What you need to do:
Repeat precisely the span of lines below that opens with the line containing "Как отключить протокол QUIC в" and closes with the line containing "в марках, классах и сферах", both included.

[Stored data entries]
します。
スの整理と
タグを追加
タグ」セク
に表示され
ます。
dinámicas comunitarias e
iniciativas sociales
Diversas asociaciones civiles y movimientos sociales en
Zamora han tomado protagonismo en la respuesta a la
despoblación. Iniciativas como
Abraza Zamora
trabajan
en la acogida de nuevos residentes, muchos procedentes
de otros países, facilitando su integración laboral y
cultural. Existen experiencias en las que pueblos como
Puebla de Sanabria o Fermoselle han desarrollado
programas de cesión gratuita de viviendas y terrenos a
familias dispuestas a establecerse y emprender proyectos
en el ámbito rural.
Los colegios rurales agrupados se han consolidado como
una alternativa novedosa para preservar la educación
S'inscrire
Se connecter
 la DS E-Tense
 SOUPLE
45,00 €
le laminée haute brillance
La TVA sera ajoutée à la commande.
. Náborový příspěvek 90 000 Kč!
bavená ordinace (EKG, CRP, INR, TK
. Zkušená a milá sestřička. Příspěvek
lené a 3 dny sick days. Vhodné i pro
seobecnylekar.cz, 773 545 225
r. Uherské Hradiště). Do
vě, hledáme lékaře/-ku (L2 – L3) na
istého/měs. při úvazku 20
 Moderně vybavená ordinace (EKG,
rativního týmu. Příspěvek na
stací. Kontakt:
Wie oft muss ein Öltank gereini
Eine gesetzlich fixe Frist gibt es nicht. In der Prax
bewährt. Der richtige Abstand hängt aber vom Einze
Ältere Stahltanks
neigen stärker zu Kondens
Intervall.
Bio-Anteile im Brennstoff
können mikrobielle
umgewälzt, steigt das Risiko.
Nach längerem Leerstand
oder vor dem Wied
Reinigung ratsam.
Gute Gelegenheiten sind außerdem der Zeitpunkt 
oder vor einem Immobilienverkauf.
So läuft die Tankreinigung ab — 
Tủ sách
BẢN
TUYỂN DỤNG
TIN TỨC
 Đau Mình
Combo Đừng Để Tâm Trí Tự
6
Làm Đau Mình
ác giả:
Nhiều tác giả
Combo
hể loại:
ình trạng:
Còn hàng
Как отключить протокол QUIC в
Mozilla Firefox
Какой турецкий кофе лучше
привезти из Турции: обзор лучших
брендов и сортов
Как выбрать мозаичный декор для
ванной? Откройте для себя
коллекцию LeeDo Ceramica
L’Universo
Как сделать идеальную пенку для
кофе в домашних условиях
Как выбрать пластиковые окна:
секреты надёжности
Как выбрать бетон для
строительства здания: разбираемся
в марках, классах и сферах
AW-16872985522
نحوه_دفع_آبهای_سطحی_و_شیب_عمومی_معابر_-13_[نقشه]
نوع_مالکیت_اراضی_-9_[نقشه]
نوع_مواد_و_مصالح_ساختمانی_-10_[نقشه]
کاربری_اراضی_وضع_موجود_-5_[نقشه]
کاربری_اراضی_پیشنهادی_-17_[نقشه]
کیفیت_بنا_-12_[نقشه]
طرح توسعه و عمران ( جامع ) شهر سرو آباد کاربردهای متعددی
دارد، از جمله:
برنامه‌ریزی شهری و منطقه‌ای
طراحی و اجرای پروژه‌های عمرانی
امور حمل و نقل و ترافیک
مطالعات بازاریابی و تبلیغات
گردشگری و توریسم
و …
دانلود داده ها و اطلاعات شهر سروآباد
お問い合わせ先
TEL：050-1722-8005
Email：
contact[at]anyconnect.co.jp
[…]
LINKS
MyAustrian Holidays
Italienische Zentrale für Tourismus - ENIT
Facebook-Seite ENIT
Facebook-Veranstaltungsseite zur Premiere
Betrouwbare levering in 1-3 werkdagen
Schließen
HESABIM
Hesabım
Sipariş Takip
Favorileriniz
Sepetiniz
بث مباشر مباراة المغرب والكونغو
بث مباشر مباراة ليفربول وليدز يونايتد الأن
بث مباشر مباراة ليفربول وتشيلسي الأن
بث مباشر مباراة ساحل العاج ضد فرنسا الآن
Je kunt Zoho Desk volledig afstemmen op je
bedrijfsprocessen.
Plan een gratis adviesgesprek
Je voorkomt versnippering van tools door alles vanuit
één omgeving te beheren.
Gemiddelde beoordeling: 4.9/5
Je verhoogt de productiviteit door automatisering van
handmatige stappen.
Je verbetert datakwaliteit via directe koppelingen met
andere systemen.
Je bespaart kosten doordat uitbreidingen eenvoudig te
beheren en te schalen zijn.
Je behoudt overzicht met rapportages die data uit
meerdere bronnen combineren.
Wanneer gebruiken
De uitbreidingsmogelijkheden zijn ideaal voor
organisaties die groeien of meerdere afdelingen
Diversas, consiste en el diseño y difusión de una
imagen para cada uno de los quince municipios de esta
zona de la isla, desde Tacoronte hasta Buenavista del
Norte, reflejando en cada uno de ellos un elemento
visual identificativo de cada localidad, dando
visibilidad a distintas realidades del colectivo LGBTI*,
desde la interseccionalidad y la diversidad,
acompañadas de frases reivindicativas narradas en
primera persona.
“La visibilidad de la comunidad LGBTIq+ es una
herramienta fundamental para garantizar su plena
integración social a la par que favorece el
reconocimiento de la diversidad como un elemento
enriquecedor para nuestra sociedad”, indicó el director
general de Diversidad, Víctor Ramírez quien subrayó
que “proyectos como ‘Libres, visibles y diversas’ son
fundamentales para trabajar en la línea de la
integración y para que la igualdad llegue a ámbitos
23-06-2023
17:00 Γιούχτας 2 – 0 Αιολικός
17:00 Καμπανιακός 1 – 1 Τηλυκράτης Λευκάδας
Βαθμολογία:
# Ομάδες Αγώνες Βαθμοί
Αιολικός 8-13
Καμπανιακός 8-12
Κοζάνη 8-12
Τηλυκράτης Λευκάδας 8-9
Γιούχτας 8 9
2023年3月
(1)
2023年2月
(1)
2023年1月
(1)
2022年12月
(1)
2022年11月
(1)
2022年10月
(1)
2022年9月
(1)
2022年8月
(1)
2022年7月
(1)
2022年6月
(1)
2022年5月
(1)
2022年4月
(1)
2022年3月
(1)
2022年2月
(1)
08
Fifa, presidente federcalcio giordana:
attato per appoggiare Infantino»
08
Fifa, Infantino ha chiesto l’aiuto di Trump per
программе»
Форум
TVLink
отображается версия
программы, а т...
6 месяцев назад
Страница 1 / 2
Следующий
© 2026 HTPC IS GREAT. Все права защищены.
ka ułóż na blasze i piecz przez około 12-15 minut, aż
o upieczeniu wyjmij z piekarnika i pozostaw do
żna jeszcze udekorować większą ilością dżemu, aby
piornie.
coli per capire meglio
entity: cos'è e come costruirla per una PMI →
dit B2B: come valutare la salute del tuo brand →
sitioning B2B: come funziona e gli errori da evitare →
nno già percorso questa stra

Your solution:
Как отключить протокол QUIC в
Mozilla Firefox
Какой турецкий кофе лучше
привезти из Турции: обзор лучших
брендов и сортов
Как выбрать мозаичный декор для
ванной? Откройте для себя
коллекцию LeeDo Ceramica
L’Universo
Как сделать идеальную пенку для
кофе в домашних условиях
Как выбрать пластиковые окна:
секреты надёжности
Как выбрать бетон для
строительства здания: разбираемся
в марках, классах и сферах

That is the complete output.